Startups raise funds in millions from VCs, after cutting down every expense they still hold huge cash.
Now this remaining amount and revenue these companies generate goes to SVB as a deposit. Afterall every company needs a bank to keep there money safe.
SVB it started facing issues when it saw a mass influx in deposits, from $61.76 billion in 2019 to $189 billion in 2021.
As deposits grew, SVB could not grow its loan book fast enough to generate income.
Conventional banks uses deposits from its customers to give loans and minority in other investments.
While SVB also did the same, it additionally invested $80B from these deposits in Held-to-Maturity Securities which are long term bonds.
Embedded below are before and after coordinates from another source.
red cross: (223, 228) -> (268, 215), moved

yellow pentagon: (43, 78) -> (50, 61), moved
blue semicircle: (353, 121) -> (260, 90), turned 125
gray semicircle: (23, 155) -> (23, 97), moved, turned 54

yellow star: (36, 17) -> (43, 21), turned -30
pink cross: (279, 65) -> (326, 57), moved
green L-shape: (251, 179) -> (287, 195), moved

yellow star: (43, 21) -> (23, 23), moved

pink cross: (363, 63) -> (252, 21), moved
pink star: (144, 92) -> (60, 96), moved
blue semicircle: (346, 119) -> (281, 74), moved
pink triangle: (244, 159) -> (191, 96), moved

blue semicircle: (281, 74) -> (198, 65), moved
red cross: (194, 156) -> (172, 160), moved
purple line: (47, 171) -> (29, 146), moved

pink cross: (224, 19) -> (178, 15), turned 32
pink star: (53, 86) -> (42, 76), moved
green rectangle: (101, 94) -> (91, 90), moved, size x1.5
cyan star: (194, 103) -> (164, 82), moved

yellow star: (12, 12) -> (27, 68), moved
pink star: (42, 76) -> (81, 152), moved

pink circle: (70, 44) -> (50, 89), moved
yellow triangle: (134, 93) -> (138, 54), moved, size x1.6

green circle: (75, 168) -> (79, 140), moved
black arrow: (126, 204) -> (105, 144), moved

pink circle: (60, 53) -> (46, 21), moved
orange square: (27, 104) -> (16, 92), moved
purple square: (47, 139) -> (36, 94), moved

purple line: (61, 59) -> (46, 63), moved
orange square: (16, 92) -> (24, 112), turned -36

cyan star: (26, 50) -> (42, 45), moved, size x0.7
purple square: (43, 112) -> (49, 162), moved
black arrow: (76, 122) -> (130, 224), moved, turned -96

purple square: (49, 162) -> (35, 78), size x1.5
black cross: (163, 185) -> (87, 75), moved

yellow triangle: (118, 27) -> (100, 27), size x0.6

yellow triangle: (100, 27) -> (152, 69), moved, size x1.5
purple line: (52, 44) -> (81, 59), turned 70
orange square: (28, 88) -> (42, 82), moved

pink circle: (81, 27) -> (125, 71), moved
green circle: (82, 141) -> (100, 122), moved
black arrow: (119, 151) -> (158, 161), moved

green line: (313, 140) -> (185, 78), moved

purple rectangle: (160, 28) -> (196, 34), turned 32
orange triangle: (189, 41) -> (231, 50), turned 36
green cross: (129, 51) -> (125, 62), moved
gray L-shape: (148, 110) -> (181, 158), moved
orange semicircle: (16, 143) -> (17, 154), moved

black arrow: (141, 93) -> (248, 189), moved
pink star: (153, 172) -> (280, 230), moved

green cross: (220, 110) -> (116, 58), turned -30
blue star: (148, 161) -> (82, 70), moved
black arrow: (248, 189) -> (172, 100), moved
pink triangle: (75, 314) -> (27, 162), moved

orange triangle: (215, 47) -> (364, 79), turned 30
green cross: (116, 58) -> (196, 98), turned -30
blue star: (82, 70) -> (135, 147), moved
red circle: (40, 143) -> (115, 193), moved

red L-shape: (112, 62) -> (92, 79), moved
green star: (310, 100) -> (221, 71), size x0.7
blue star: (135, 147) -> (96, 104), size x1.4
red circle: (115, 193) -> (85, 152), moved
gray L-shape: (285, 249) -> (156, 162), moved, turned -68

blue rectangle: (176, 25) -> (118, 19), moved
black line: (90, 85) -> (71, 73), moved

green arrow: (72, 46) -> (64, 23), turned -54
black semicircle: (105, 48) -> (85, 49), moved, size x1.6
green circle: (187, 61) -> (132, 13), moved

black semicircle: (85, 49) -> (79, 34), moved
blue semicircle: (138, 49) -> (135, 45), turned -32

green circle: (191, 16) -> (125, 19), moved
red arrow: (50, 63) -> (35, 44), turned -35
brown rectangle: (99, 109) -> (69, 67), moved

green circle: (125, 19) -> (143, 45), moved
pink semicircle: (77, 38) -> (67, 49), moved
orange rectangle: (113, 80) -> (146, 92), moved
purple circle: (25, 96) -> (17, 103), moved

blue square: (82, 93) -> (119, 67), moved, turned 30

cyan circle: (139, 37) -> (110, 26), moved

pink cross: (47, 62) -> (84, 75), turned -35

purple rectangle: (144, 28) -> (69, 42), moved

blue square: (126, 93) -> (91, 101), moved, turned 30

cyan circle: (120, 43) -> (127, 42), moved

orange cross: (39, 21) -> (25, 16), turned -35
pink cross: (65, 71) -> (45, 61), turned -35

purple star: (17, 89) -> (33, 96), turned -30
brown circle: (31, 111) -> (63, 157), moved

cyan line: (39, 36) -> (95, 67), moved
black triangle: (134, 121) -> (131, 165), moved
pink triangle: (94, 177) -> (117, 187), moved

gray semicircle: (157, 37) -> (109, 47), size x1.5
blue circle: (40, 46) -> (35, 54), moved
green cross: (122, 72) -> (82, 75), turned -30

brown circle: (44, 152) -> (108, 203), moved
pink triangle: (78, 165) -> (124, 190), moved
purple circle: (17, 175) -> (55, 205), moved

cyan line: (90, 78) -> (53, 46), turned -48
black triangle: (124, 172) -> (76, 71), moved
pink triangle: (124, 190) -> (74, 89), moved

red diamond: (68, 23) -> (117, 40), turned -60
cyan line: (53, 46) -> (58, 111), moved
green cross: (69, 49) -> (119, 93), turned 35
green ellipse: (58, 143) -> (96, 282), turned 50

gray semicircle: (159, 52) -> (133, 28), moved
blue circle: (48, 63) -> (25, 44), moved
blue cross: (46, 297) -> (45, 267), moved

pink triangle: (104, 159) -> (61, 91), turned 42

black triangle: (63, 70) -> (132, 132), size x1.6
A smart move back then.
These bonds were taken at low yield (interest rates), and they follow a pattern.
As the yield decreases the price of bonds increases.
SVB bought these bonds at a yield of 1%, but soon what they didn’t want started happening; Fed increased the yield from 1% to ~4% by March 2023. And when the yield increased the price of bonds fell.
Its parent organization, the SVB Financial Group, announced a sale of $21 billion of these securities that were a part of its portfolio, along with a sale of shares amounting to $2.25 billion to shore up its finances.
SVB had to sell these bonds at a loss of $1.8B and also they failed to raise more funds.
When this news came out of 9th March, SVB’s saw its shares falling by 60%.
A poorly worded press release by SVB spooked investors and 10,000+ startups that had money in SVB.
Now, no sooner did investors figure this out that deposits of startups they have invested in is at risk, these VCs advice startups to move there money.
So, number of companies started withdrawing there money simultaneously in a fear that they will lose there money & SVB saw its cash holding getting near to zero.
This is called a Bank Run.
Then, Federal Deposit Insurance Corporation or FDIC stepped in & took over SVB. It also declared that the SVB has failed and this lead to collapse of a bank which was ranked best by Forbes just a couple of days earlier.
Business is very unpredictable when it is at unsustainable scale.
This whole case points towards many important areas.
Businesses should not play valuations games.
Today most startups only aims to raise funds and enter the unicorn club, ignoring the fact that they can bootstrap or can turn profitable in minimum rounds.
Companies today raises millions from VCs, now when they don’t turn profitable, and VCs want an exit they ask these companies to raise next rounds which lead to new investors taking more money from banks like SVB.
Also companies must consider 2 or more banks to deposit there funds; considering a government bank additionally adds more security to there funds.
Moreover rather than depositing funds, companies can invest portion of these funds in ever-growing investments like gold; this way they will hold a asset which has a valuation increasing everyday.
Think about a situation where SVB invested the $80 Billions in gold. This could have saved them from collapsing.
Startups must not focus on moving fast and breaking things but towards building a sustainable and profitable business.
The only huge mistake SBV did was without proper prediction of future bond prices it invested a lot in it and were not able to manage the risk properly.